= DATA UNDER STUDY =
* * * * *
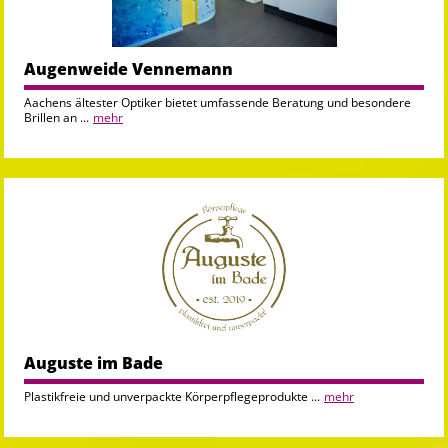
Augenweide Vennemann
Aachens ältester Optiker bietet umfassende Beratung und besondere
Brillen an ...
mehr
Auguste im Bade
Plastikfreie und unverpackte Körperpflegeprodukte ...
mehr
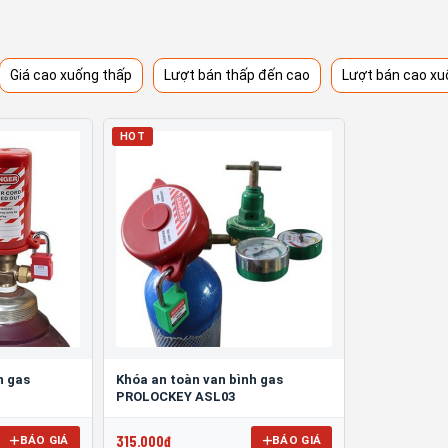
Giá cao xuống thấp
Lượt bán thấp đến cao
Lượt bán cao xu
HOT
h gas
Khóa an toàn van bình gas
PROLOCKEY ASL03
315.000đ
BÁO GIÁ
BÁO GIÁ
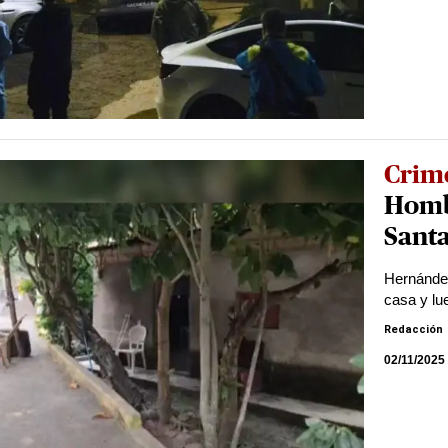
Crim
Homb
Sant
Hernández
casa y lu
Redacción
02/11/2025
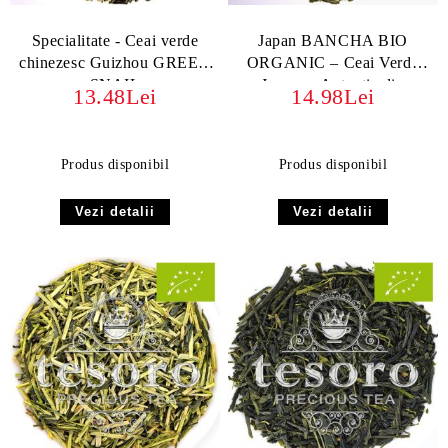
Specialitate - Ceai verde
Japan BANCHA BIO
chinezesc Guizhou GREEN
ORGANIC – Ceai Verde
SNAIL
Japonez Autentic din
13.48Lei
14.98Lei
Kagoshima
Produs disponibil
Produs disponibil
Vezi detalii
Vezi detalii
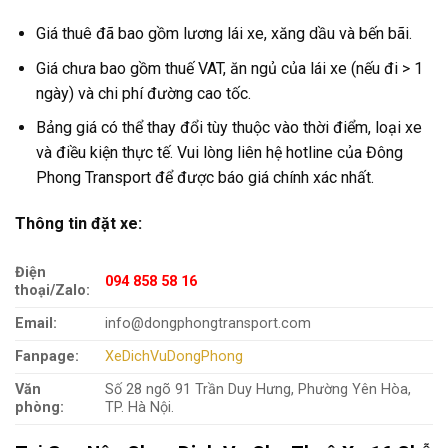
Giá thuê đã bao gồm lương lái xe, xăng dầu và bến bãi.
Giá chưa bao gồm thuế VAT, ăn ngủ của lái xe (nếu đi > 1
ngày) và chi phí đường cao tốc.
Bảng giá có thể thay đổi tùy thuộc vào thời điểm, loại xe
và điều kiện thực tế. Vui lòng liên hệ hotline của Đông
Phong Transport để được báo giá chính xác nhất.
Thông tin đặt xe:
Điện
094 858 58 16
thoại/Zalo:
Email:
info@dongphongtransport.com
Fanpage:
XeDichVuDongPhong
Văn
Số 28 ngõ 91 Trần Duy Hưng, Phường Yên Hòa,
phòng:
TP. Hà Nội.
* * * * *
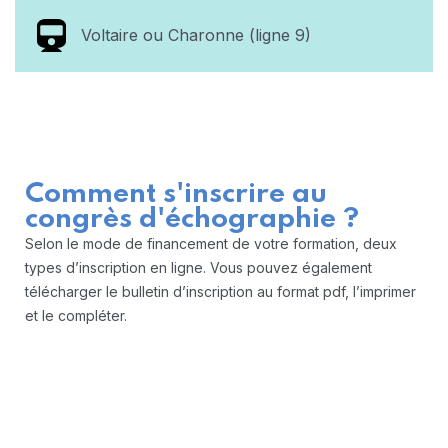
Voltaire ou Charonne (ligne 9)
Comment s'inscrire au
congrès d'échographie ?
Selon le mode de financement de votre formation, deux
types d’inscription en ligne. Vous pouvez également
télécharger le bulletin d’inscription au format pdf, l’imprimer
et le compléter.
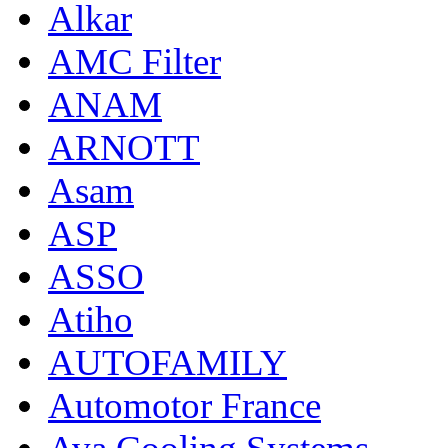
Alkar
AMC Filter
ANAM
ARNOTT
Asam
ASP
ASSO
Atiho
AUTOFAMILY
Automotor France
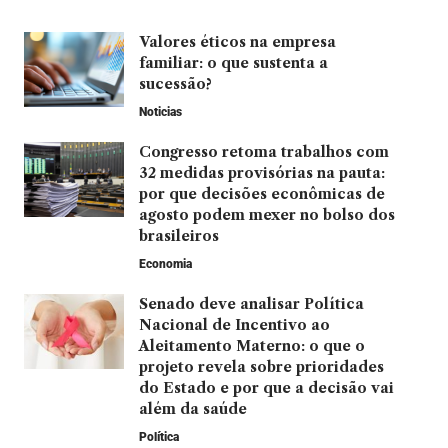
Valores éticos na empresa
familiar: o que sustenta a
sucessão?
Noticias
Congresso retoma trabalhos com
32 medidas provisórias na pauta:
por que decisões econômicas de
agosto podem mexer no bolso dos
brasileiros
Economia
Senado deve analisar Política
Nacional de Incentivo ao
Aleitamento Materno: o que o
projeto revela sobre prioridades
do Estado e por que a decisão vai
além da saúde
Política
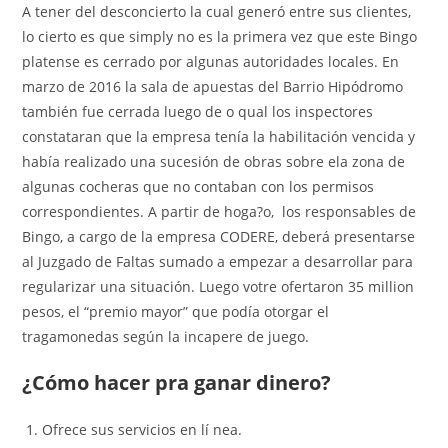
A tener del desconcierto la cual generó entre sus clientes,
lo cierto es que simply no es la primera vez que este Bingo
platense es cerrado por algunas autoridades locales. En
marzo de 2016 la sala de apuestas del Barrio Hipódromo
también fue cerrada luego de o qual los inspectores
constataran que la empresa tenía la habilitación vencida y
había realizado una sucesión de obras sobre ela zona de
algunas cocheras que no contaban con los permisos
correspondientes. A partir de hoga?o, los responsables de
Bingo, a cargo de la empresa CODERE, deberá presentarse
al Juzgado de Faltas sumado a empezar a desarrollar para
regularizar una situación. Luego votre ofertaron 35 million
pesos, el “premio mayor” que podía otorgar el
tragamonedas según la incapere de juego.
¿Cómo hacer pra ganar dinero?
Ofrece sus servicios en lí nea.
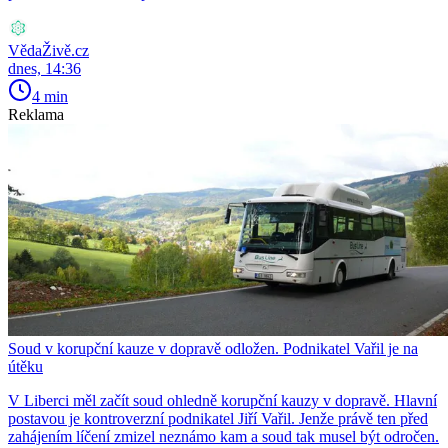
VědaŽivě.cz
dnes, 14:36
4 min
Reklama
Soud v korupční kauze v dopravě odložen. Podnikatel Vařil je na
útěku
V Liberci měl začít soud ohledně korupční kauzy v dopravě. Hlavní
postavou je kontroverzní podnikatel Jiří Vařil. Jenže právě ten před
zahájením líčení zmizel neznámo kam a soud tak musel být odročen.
* * * * *
= TRY IT =
Show all lines from the data above in which the word "Bingo" appears.

= WRITTEN SOLUTION =
lo cierto es que simply no es la primera vez que este Bingo
Bingo, a cargo de la empresa CODERE, deberá presentarse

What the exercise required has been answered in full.